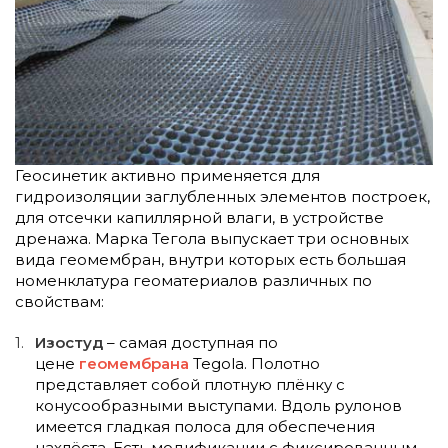
Геосинетик активно применяется для
гидроизоляции заглубленных элементов построек,
для отсечки капиллярной влаги, в устройстве
дренажа. Марка Тегола выпускает три основных
вида геомембран, внутри которых есть большая
номенклатура геоматериалов различных по
свойствам:
Изостуд
– самая доступная по
цене
геомембрана
Tegola. Полотно
представляет собой плотную плёнку с
конусообразными выступами. Вдоль рулонов
имеется гладкая полоса для обеспечения
нахлёста. Есть модификации с фиксированным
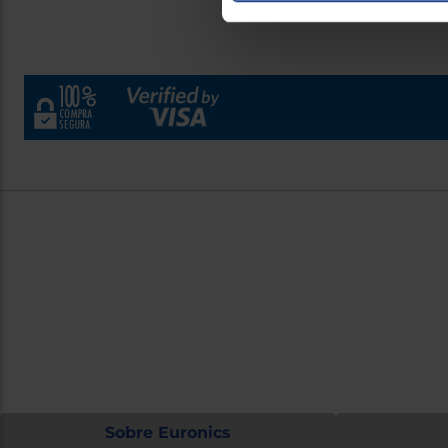
Contacto
Atención cliente
¿Necesita
Formulario de contacto
Ir al centro
Sobre Euronics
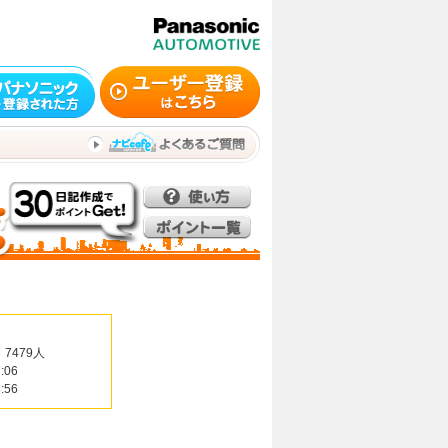
7479人
:06
:56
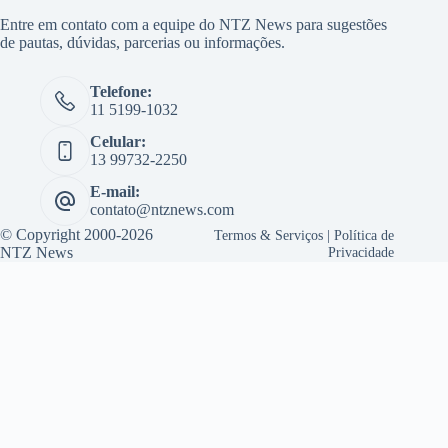
Entre em contato com a equipe do NTZ News para sugestões
de pautas, dúvidas, parcerias ou informações.
Telefone:
11 5199-1032
Celular:
13 99732-2250
E-mail:
contato@ntznews.com
© Copyright 2000-2026
Termos & Serviços
|
Política de
NTZ News
Privacidade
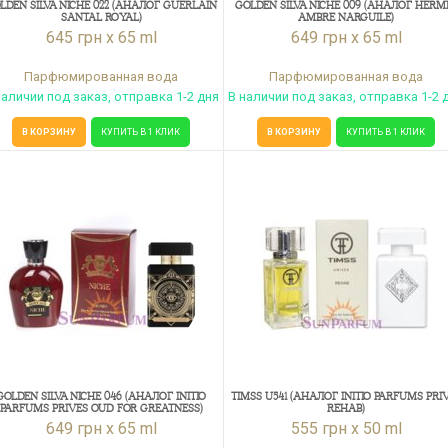
LDEN SILVA NICHE 022 (АНАЛОГ GUERLAIN
GOLDEN SILVA NICHE 009 (АНАЛОГ HERM
SANTAL ROYAL)
AMBRE NARGUILE)
645 грн x 65 ml
649 грн x 65 ml
Парфюмированная вода
Парфюмированная вода
наличии под заказ, отправка 1-2 дня
В наличии под заказ, отправка 1-2 
В КОРЗИНУ
КУПИТЬ В 1 КЛИК
В КОРЗИНУ
КУПИТЬ В 1 КЛИК
GOLDEN SILVA NICHE 046 (АНАЛОГ INITIO
TIMSS U541 (АНАЛОГ INITIO PARFUMS PRI
PARFUMS PRIVES OUD FOR GREATNESS)
REHAB)
649 грн x 65 ml
555 грн x 50 ml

_ _ _ _ _

Copy every line from the data that includes the string "наличии".

- [Your response]:
наличии под заказ, отправка 1-2 дня
В наличии под заказ, отправка 1-2 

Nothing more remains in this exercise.